“Well, it’s going to take a lot longer for you to heal,” the man intoned with the gravitas of great wisdom.
Uh-huh.
“The older you are, the longer it takes,” he added, pointing at my right shoulder, which had just undergone extensive surgery.
Uh, yep. If you say so.
As we walked through the garden store, he was bent over a bit. He’d broken his back a few years prior. So had I, in four places. I was 64 when it happened. He was a lot younger. In his 40s, in fact.
He was still crippled. Could barely lean over.
I can lean over and touch my face to my knees with my legs straight. I learned to do that while healing my own broken back in 2017.
This is not about being superior or judgmental or “lookatme.” It is, however, about choices. This man didn’t exercise before his accident. I did. Including yoga six days a week, which means when I take a tumble (and I often do, spectacularly) I fall like a microwaved Gumby doll.
I’ve been bodyslammed by horses and rocks and kayaks and anything with a nasty edge. But I train for it. My garden store friend said, “I should do yoga.” But he doesn’t. So he stays crippled.
Training also means that I heal swiftly.
In a New York Times article from 2012, the author makes a critical point about how we Baby Boomers grew up exercising.
Some did. However, how well we continued to make demands on ourselves rather than become overconfident weekend warriors, which can indeed lead to strains and sprains, is another thing entirely.
One phrase I want to point out from the Times article is this: “There is also the issue of the decreased bone and muscle mass that often comes with aging.”
While to a degree this is true, there is a great deal of research that points in the other direction – as in, the more you exercise regularly (and eat intelligently), the more bone and muscle mass you have.
Not only that, by exercising you are forcing your heart and lungs to push oxygen and nutrients efficiently through your body, which supports healing.
Another point I’d like to address: “’And then there is the matter of genetics,’ said Dr. Peter Jokl, a professor of orthopedics at Yale. ‘No matter how good you are at staying in shape, your body is following a clock.’”
While there is some basis to this, the other truth is that genetics aren’t necessarily absolute destiny. What we decide about ourselves, such as “Well, I’m just getting old,” or, “Well, that’s just my body,” is part of the ongoing communication we have with our physical selves.
Our bodies are made up of trillions upon trillions of collaborating, cooperating and occasionally competing microorganisms which happen to function in a simply marvelous way to allow us to exist. Our bodies are an “it,” not an “I.”
Understanding that critical difference is part of inviting, inciting and instigating all the powerful changes that slow – but do not stop – the aging process. This magnificently complex machine allows us the pleasure of walking around and being in this world.
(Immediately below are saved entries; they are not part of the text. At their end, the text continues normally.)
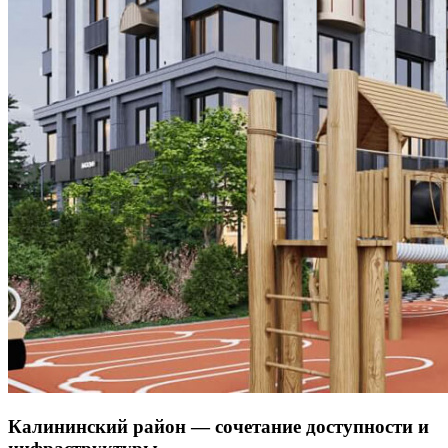
Калининский район — сочетание доступности и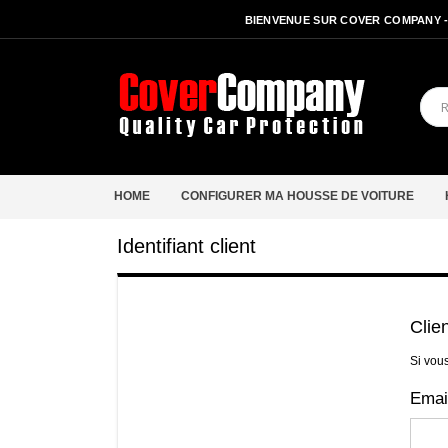
BIENVENUE SUR COVER COMPANY 
HOME
CONFIGURER MA HOUSSE DE VOITURE
Identifiant client
Clie
Si vou
Emai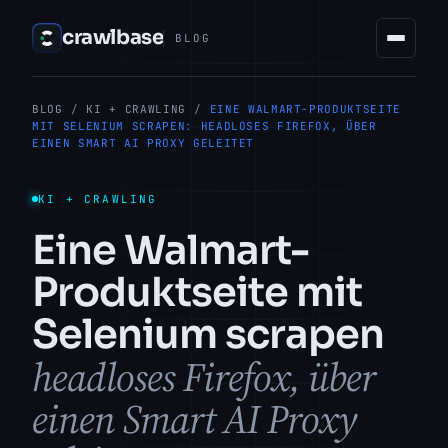
crawlbase
BLOG
BLOG
/
KI + CRAWLING
/
EINE WALMART-PRODUKTSEITE
MIT SELENIUM SCRAPEN: HEADLOSES FIREFOX, ÜBER
EINEN SMART AI PROXY GELEITET
KI + CRAWLING
Eine Walmart-
Produktseite mit
Selenium scrapen
headloses Firefox, über
einen Smart AI Proxy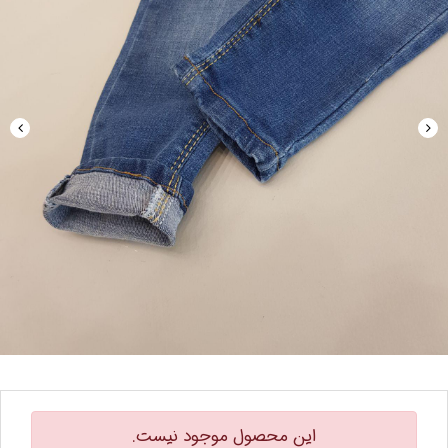
این محصول موجود نیست.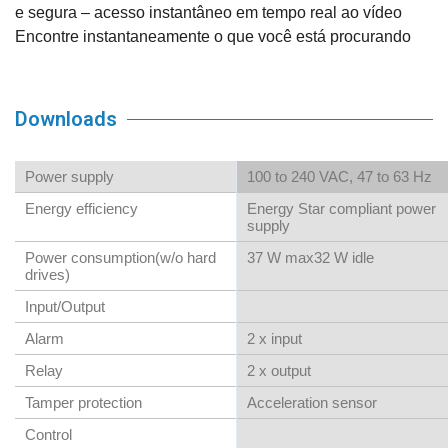
e segura – acesso instantâneo em tempo real ao vídeo
Encontre instantaneamente o que você está procurando
Downloads
Power supply
100 to 240 VAC, 47 to 63 Hz
Energy efficiency
Energy Star compliant power
supply
Power consumption(w/o hard
37 W max32 W idle
drives)
Input/Output
Alarm
2 x input
Relay
2 x output
Tamper protection
Acceleration sensor
Control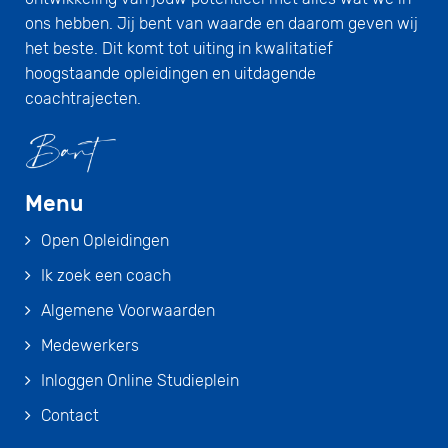
ons hebben. Jij bent van waarde en daarom geven wij
het beste. Dit komt tot uiting in kwalitatief
hoogstaande opleidingen en uitdagende
coachtrajecten.
Menu
Open Opleidingen
Ik zoek een coach
Algemene Voorwaarden
Medewerkers
Inloggen Online Studieplein
Contact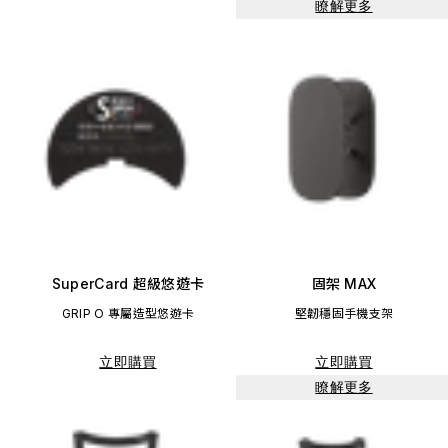
瞭解更多
SuperCard 超級悠遊卡
固架 MAX
GRIP O 專屬造型悠遊卡
堅韌穩固手機支架
立即購買
立即購買
瞭解更多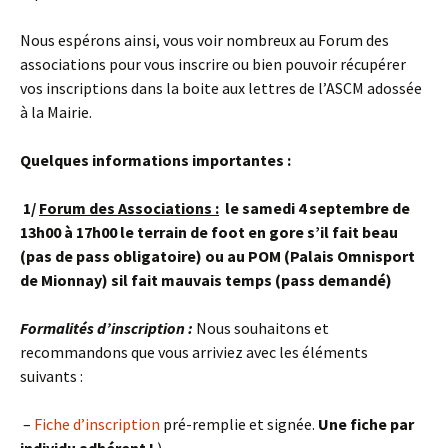
Nous espérons ainsi, vous voir nombreux au Forum des
associations pour vous inscrire ou bien pouvoir récupérer
vos inscriptions dans la boite aux lettres de l’ASCM adossée
à la Mairie.
Quelques informations importantes :
1/
Forum des Associations :
le samedi 4 septembre de
13h00 à 17h00 le terrain de foot en gore s’il fait beau
(pas de pass obligatoire) ou au POM (Palais Omnisport
de Mionnay) sil fait mauvais temps (pass demandé)
Formalités d’inscription :
Nous souhaitons et
recommandons que vous arriviez avec les éléments
suivants :
–
Fiche d’inscription
pré-remplie et signée.
Une fiche par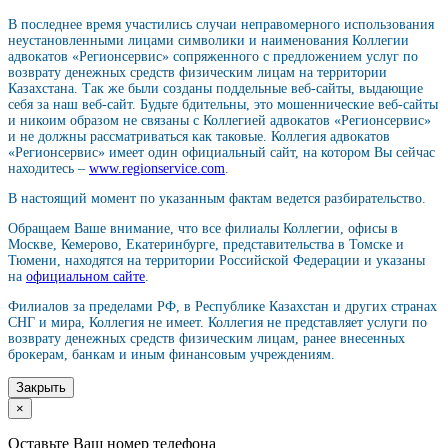
В последнее время участились случаи неправомерного использования
неустановленными лицами символики и наименования Коллегии
адвокатов «Регионсервис» сопряженного с предложением услуг по
возврату денежных средств физическим лицам на территории
Казахстана. Так же были созданы поддельные веб-сайты, выдающие
себя за наш веб-сайт. Будьте бдительны, это мошеннические веб-сайты
и никоим образом не связаны с Коллегией адвокатов «Регионсервис»
и не должны рассматриваться как таковые. Коллегия адвокатов
«Регионсервис» имеет один официальный сайт, на котором Вы сейчас
находитесь –
www.regionservice.com
.
В настоящий момент по указанным фактам ведется разбирательство.
Обращаем Ваше внимание, что все филиалы Коллегии, офисы в
Москве, Кемерово, Екатеринбурге, представительства в Томске и
Тюмени, находятся на территории Российской Федерации и указаны
на
официальном сайте
.
Филиалов за пределами РФ, в Республике Казахстан и других странах
СНГ и мира, Коллегия не имеет. Коллегия не представляет услуги по
возврату денежных средств физическим лицам, ранее внесенных
брокерам, банкам и иным финансовым учреждениям.
Закрыть
×
Оставьте Ваш номер телефона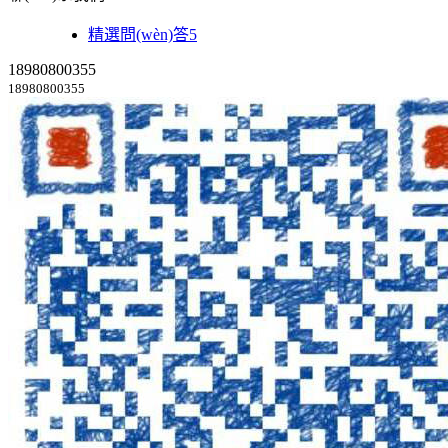
精選問(wèn)答5
18980800355
18980800355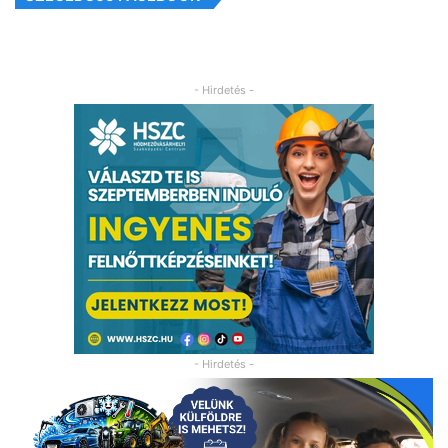
- Hirdetés -
- Hirdetés -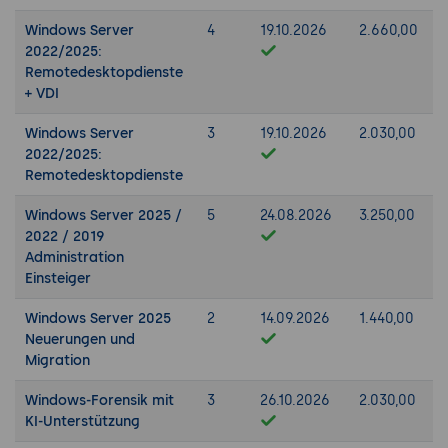
Windows Server
4
19.10.2026
2.660,00
2022/2025:
Remotedesktopdienste
+ VDI
Windows Server
3
19.10.2026
2.030,00
2022/2025:
Remotedesktopdienste
Windows Server 2025 /
5
24.08.2026
3.250,00
2022 / 2019
Administration
Einsteiger
Windows Server 2025
2
14.09.2026
1.440,00
Neuerungen und
Migration
Windows-Forensik mit
3
26.10.2026
2.030,00
KI-Unterstützung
For reference, please see I Contain Multitudes, by Ed Yong. It’s an eye-opener to the microscopic world. You are a walking community of teeming microorganisms, and they respond to your intentions.
People love to point to aging marathoners, athletes and bodybuilders as just lucky and it’s all genetics. What we know now is that you can start most any program at most any age (as long as we respect where we are) and reap remarkable benefits.
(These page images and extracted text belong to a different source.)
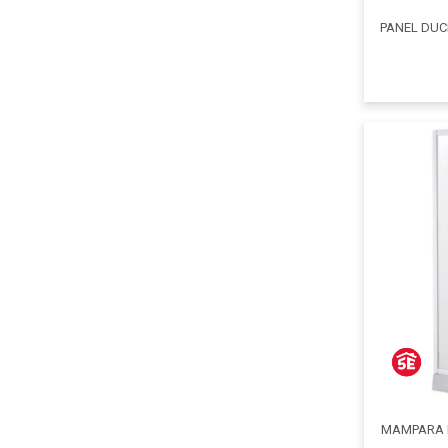
PANEL DUC
MAMPARA D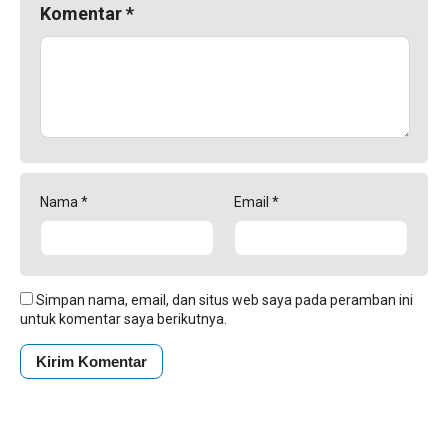
Komentar
*
Nama
*
Email
*
Simpan nama, email, dan situs web saya pada peramban ini
untuk komentar saya berikutnya.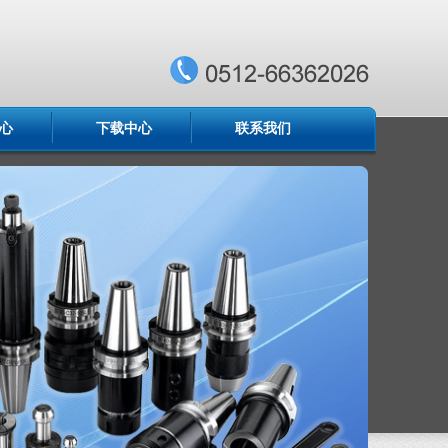
心
下载中心
联系我们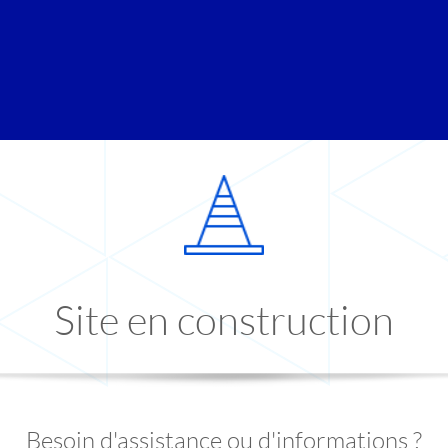
Site en construction
Besoin d'assistance ou d'informations ?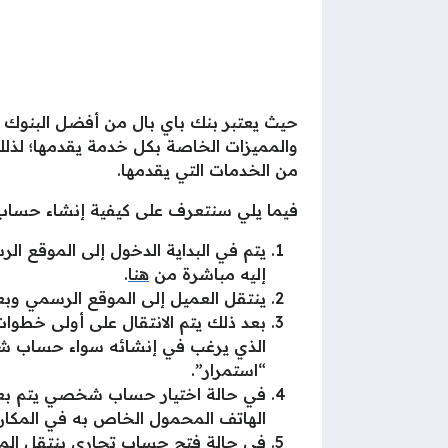
حيث يعتبر بنك باي بال من أفضل البنوك ا
والمميزات الخاصة بكل خدمة يقدمها؛ لذلك
من الخدمات التي يقدمها.
فيما يلي سنتعرف على كيفية إنشاء حساب ف
يتم في البداية الدخول إلى الموقع ال
إليه مباشرة من
هنا
.
ينتقل العميل إلى الموقع الرسمي وبع
بعد ذلك يتم الانتقال على أولى خطوا
الذي يرغب في إنشائه سواء حساب ش
“استمرار”.
في حالة اختيار حساب شخصي يتم بعد 
الهاتف المحمول الخاص به في المكان
في حالة فتح حساب تجاري ينتقل المو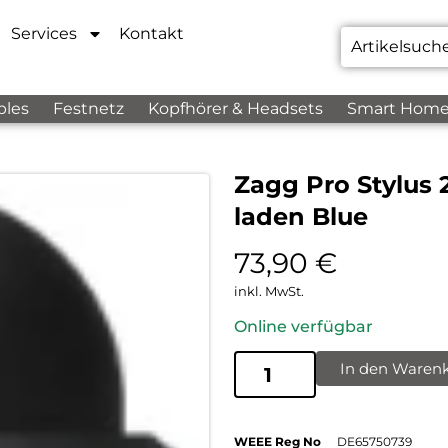
Services
Kontakt
bles
Festnetz
Kopfhörer & Headsets
Smart Hom
Zagg Pro Stylus 2
laden Blue
73,90
€
inkl. MwSt.
Online verfügbar
In den Waren
WEEE Reg No
DE65750739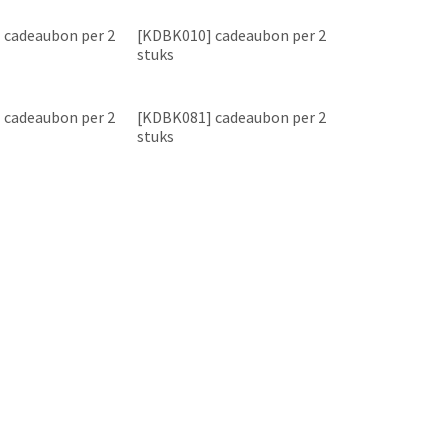
 cadeaubon per 2
[KDBK010] cadeaubon per 2
stuks
 cadeaubon per 2
[KDBK081] cadeaubon per 2
stuks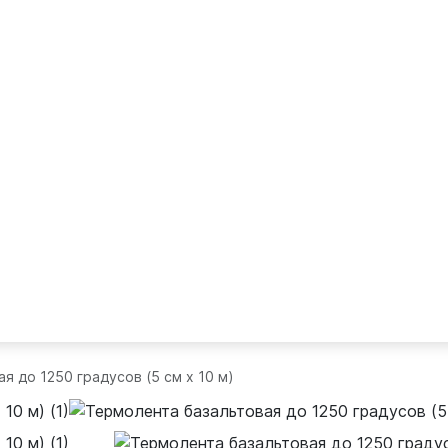
я до 1250 градусов (5 см х 10 м)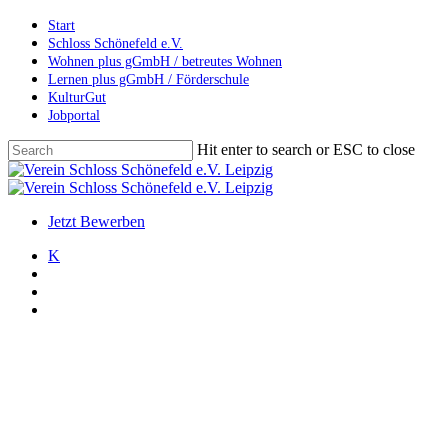
Skip
Start
to
Schloss Schönefeld e.V.
main
Wohnen plus gGmbH / betreutes Wohnen
content
Lernen plus gGmbH / Förderschule
KulturGut
Jobportal
Hit enter to search or ESC to close
Close
Search
search
account
Menu
Jetzt Bewerben
K
search
account
Menu
Allgemein
Veranstaltungen
Inklusiver Tanzworkshop im
KulturGut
But, as in all things, most especially with the body, you don’t get what you don’t ask for.
Rapid healing of my extensive rotator cuff surgery isn’t being lucky. I trained hard right up to the day of surgery. I eat very carefully for this body – which has some idiosyncrasies that I have studied and come to respect.
However, what I have come to respect most is that no matter how serious my injury, I fully expect to heal quickly and be back at my sports in half the time. I expect to regain my strength, stamina and energy in no time.
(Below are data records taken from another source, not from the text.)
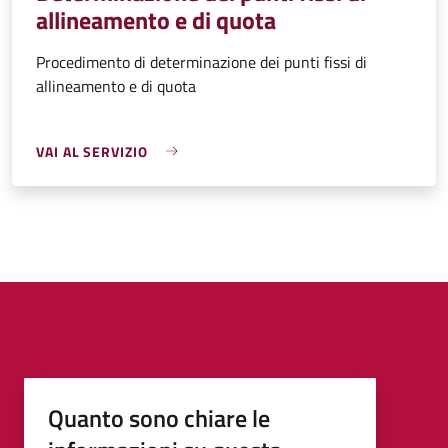
allineamento e di quota
Procedimento di determinazione dei punti fissi di
allineamento e di quota
VAI AL SERVIZIO
Quanto sono chiare le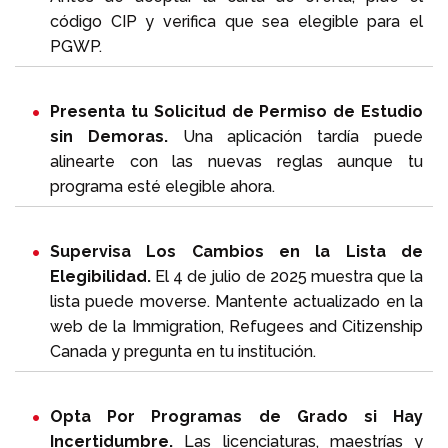
código CIP y verifica que sea elegible para el
PGWP.
Presenta tu Solicitud de Permiso de Estudio
sin Demoras.
Una aplicación tardía puede
alinearte con las nuevas reglas aunque tu
programa esté elegible ahora.
Supervisa Los Cambios en la Lista de
Elegibilidad.
El 4 de julio de 2025 muestra que la
lista puede moverse. Mantente actualizado en la
web de la Immigration, Refugees and Citizenship
Canada y pregunta en tu institución.
Opta Por Programas de Grado si Hay
Incertidumbre.
Las licenciaturas, maestrías y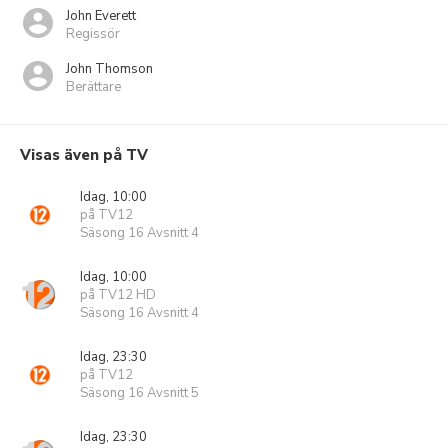
John Everett
Regissör
John Thomson
Berättare
Visas även på TV
Idag, 10:00
på TV12
Säsong 16 Avsnitt 4
Idag, 10:00
på TV12 HD
Säsong 16 Avsnitt 4
Idag, 23:30
på TV12
Säsong 16 Avsnitt 5
Idag, 23:30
Each time I injure, and I’ve had some doozies in the last few years, I find out more about what I CAN do rather than what I can’t.
Every injury is an invitation to see what’s possible rather than to flatly state, “Well, I’m just getting old.” Chronologically, of course I am. We all are. How I get there is another matter indeed.
Genetics will only get you so far, and then, as my father found out the hard way, if you engage in decades of abuse or benign neglect, they will by god let you down.
To wit, sarcopenia, which happens to all of us, is the loss of body mass with age. According to WebMD, “Physically inactive people can lose as much as 3% to 5% of their muscle mass each decade after age 30. Even if you are active, you’ll still have some muscle loss.” The amount has a great deal to do with how much you and I use what we have.
We all age and die, and no, it doesn’t have to be messy and awful along the way. You can rely on conventional wisdom about how we heal and use that as an excuse not to exercise (“But I might sprain my ankle!!” Yup, my hand is up).
Or you can invite the Kingdom of You, all the various communities that make you up from head to toe, to take part in a question: How Far Can We Go Today?
That may not be conventional wisdom, but it is wisdom. For my money (and the trillions that I carry around on and under my skin), I choose not to buy the lies of inevitability. I will die. Eventually. But as the magnet on a friend’s fridge says, “We don’t stop playing as we get old. We get old because we stop playing.”